Docithe Charlot sur les ruines
(Source Jean Le Rouzic d'après film 8mm)

De là je descends la cale de halage cherchant le chalutier espagnol qui y était encore en travaux le veille occupant le grand ber sur rail. Il n’y était plus. Ce bateau m’intéressant particulièrement car à la suite de son échouement sur la barre de sable à l’entrée du port j’étais intervenu, bénévolement, comme interprète, à la demande du Commissaire d’avaries, entre les chantiers, l’expert maritime et le capitaine, pour réparation des avaries : perte du gouvernail et rupture du talon de quille.

Cherchant une explication, à cette disparition, je descends la cale en pente jusqu’à la butée de bois, et je vois que le chariot-ber a franchi cette butée et qu’il gît au fond de l’eau bien visible mais pas de trace du bateau.

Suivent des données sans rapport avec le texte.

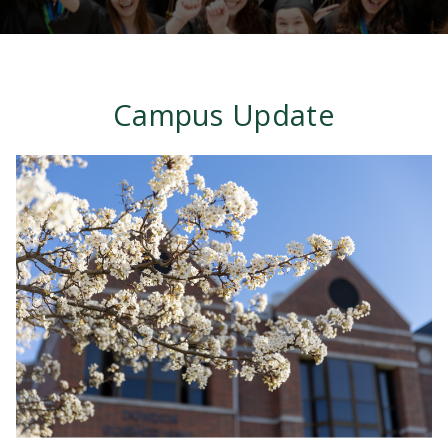
Campus Update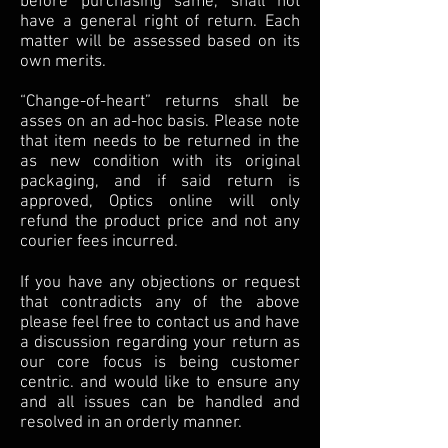
before purchasing same, shall not
have a general right of return. Each
matter will be assessed based on its
own merits.
“Change-of-heart” returns shall be
asses on an ad-hoc basis. Please note
that item needs to be returned in the
as new condition with its original
packaging, and if said return is
approved, Optics online will only
refund the product price and not any
courier fees incurred.
If you have any objections or request
that contradicts any of the above
please feel free to contact us and have
a discussion regarding your return as
our core focus is being customer
centric. and would like to ensure any
and all issues can be handled and
resolved in an orderly manner.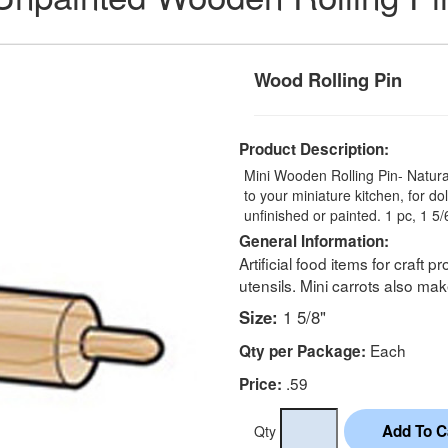
Wood Rolling Pin
Product Description:
Mini Wooden Rolling Pin- Natura
to your miniature kitchen, for d
unfinished or painted. 1 pc, 1 5/
General Information:
Artificial food items for craft 
utensils. Mini carrots also m
Size:
1 5/8"
Each
Qty per Package:
.59
Price:
Qty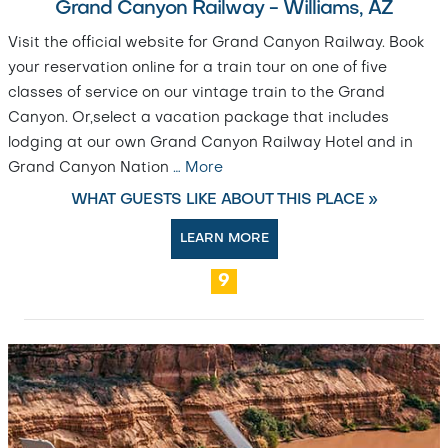
Grand Canyon Railway - Williams, AZ
Visit the official website for Grand Canyon Railway. Book
your reservation online for a train tour on one of five
classes of service on our vintage train to the Grand
Canyon. Or,select a vacation package that includes
lodging at our own Grand Canyon Railway Hotel and in
Grand Canyon Nation
…
More
WHAT GUESTS LIKE ABOUT THIS PLACE »
LEARN MORE
9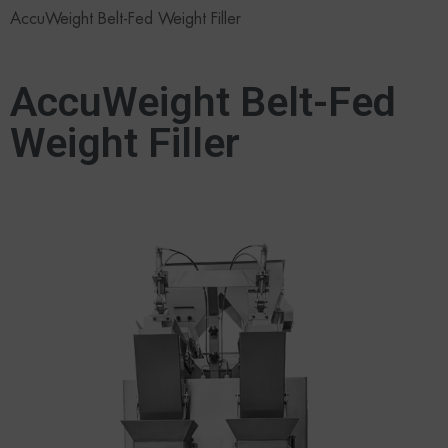
AccuWeight Belt-Fed Weight Filler
AccuWeight Belt-Fed
Weight Filler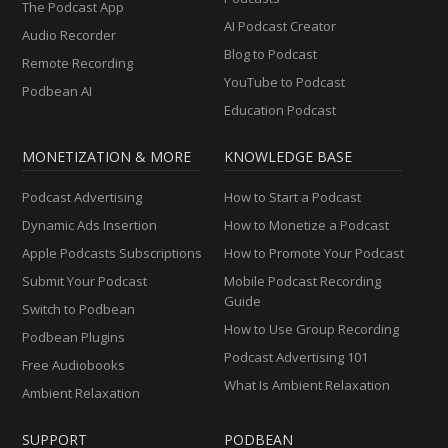
The Podcast App
AI Podcast Creator
Audio Recorder
Blog to Podcast
Remote Recording
YouTube to Podcast
Podbean AI
Education Podcast
MONETIZATION & MORE
KNOWLEDGE BASE
Podcast Advertising
How to Start a Podcast
Dynamic Ads Insertion
How to Monetize a Podcast
Apple Podcasts Subscriptions
How to Promote Your Podcast
Submit Your Podcast
Mobile Podcast Recording
Guide
Switch to Podbean
How to Use Group Recording
Podbean Plugins
Podcast Advertising 101
Free Audiobooks
What Is Ambient Relaxation
Ambient Relaxation
SUPPORT
PODBEAN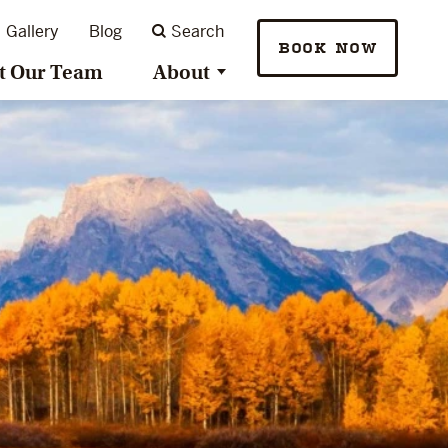
Gallery
Blog
Search
BOOK NOW
t Our Team
About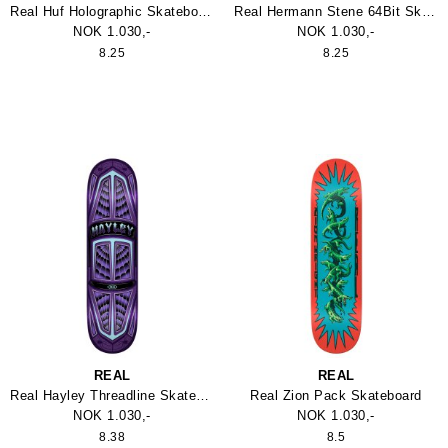
Real Huf Holographic Skateboard
Real Hermann Stene 64Bit Skateboard
NOK 1.030,-
NOK 1.030,-
8.25
8.25
REAL
REAL
Real Hayley Threadline Skateboard
Real Zion Pack Skateboard
NOK 1.030,-
NOK 1.030,-
8.38
8.5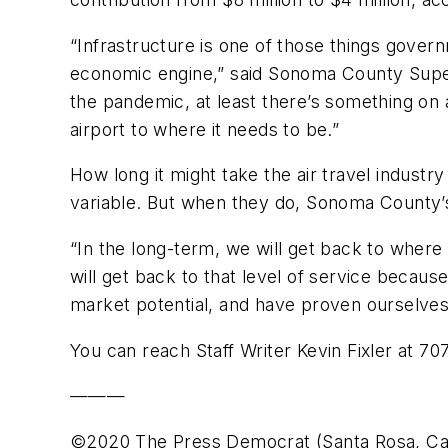
“Infrastructure is one of those things gover
economic engine,” said Sonoma County Superv
the pandemic, at least there’s something on
airport to where it needs to be.”
How long it might take the air travel indus
variable. But when they do, Sonoma County’s
“In the long-term, we will get back to where w
will get back to that level of service becau
market potential, and have proven ourselves i
You can reach Staff Writer Kevin Fixler at 7
———
©2020 The Press Democrat (Santa Rosa, Cali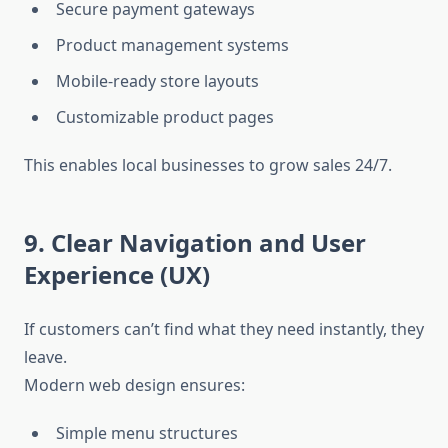
Secure payment gateways
Product management systems
Mobile-ready store layouts
Customizable product pages
This enables local businesses to grow sales 24/7.
9. Clear Navigation and User
Experience (UX)
If customers can’t find what they need instantly, they
leave.
Modern web design ensures:
Simple menu structures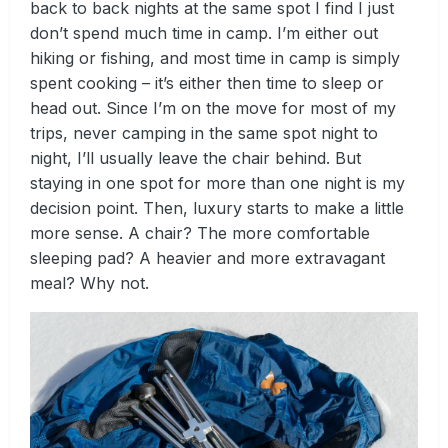
back to back nights at the same spot I find I just
don’t spend much time in camp. I’m either out
hiking or fishing, and most time in camp is simply
spent cooking – it’s either then time to sleep or
head out. Since I’m on the move for most of my
trips, never camping in the same spot night to
night, I’ll usually leave the chair behind. But
staying in one spot for more than one night is my
decision point. Then, luxury starts to make a little
more sense. A chair? The more comfortable
sleeping pad? A heavier and more extravagant
meal? Why not.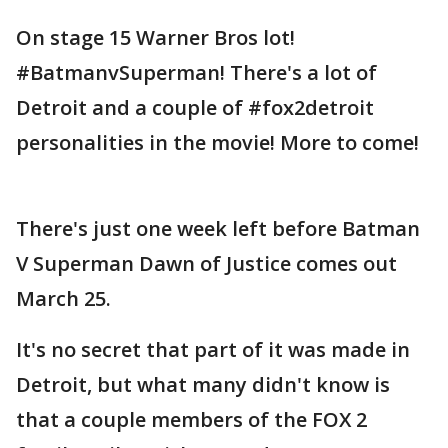
On stage 15 Warner Bros lot!
#BatmanvSuperman! There's a lot of
Detroit and a couple of #fox2detroit
personalities in the movie! More to come!
There's just one week left before Batman
V Superman Dawn of Justice comes out
March 25.
It's no secret that part of it was made in
Detroit, but what many didn't know is
that a couple members of the FOX 2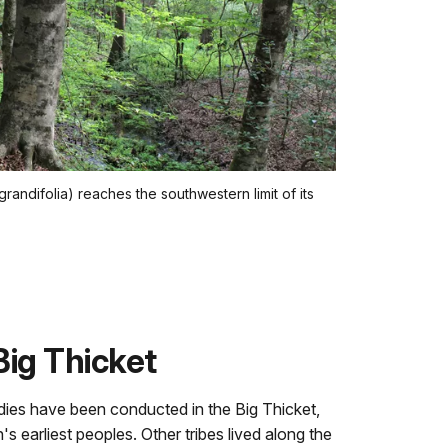
ndifolia) reaches the southwestern limit of its
Big Thicket
dies have been conducted in the Big Thicket,
n's earliest peoples. Other tribes lived along the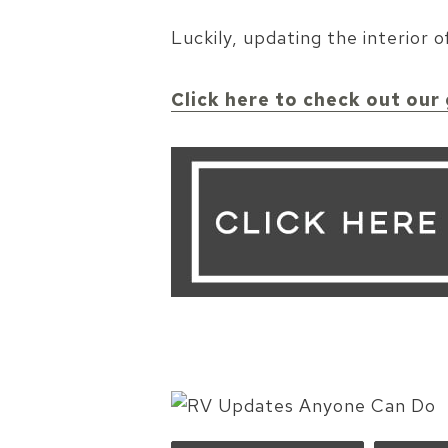
Luckily, updating the interior
Click here to check out our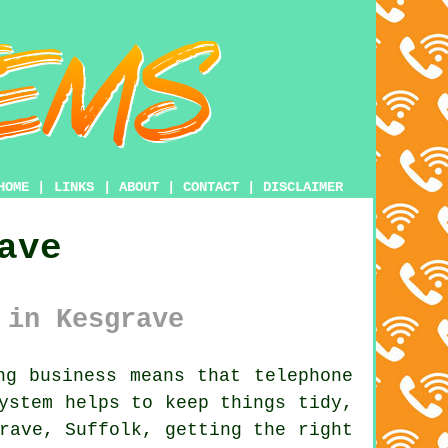
HOME
|
LINKS
|
ABOUT
|
CONTACT
|
DISCLAIMER
ave
 in Kesgrave
g business means that telephone
system
helps to keep things tidy,
rave, Suffolk, getting the right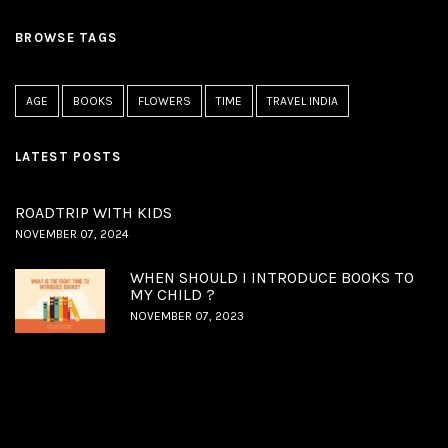
BROWSE TAGS
AGE
BOOKS
FLOWERS
TIME
TRAVEL INDIA
LATEST POSTS
ROADTRIP WITH KIDS
NOVEMBER 07, 2024
WHEN SHOULD I INTRODUCE BOOKS TO
MY CHILD ?
NOVEMBER 07, 2023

Je ne devais avoir la clef de l’énigme qu’en janvier 1961 au Ghana. J’étais embarqué, à titre d’observateur, sur un gros thonier américain de la Starkist Food le Freedom au port de Takoradi, lorsque dans la nuit un autre thonier de la même compagnie le  May Queen est venu s’amarrer à couple.

La nuit était très chaude je ne pouvais dormir et j’étais accoudé au plat bord dans la coursive lorsque j’entends une conversation en espagnol entre un marin du Freedom et un autre du May Queen. Entendant parler d’Agadir, je fus plus attentif. Ce dernier racontait en effet à son compatriote, qu’il n’avait pas vu depuis longtemps, comment il avait échappé au tremblement de terre, sans épargner aucun détail.

Il logeait à bord comme le capitaine et tout l’équipage, malgré l’incommodité d’un bateau au sec. (À cette époque aucun armateur ni assureur espagnol n’aurait payé l’hôtel à l’équipage qui ne s’y attendait d’ailleurs pas.)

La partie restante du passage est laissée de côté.